▶ [WHAT YOU ARE ASKED TO DO]:
I would like the records restated word for word, without the pictures.

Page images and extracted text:
::::::
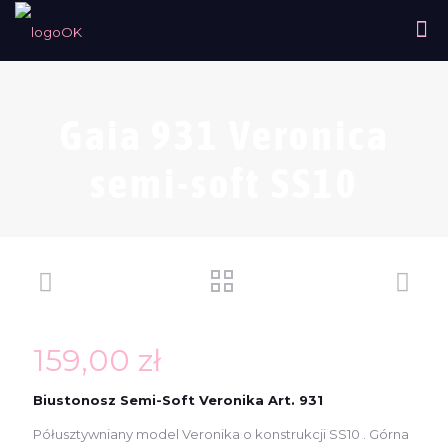
Gaia 931 Veronica
semi-soft SS10
159,00
zł
Biustonosz Semi-Soft Veronika Art. 931
Półusztywniany model Veronika o konstrukcji SS10 . Górna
::::::
▶ [PROBLEM SOLUTION]:
Gaia 931 Veronica
semi-soft SS10
159,00
zł
Biustonosz Semi-Soft Veronika Art. 931
Półusztywniany model Veronika o konstrukcji SS10 . Górna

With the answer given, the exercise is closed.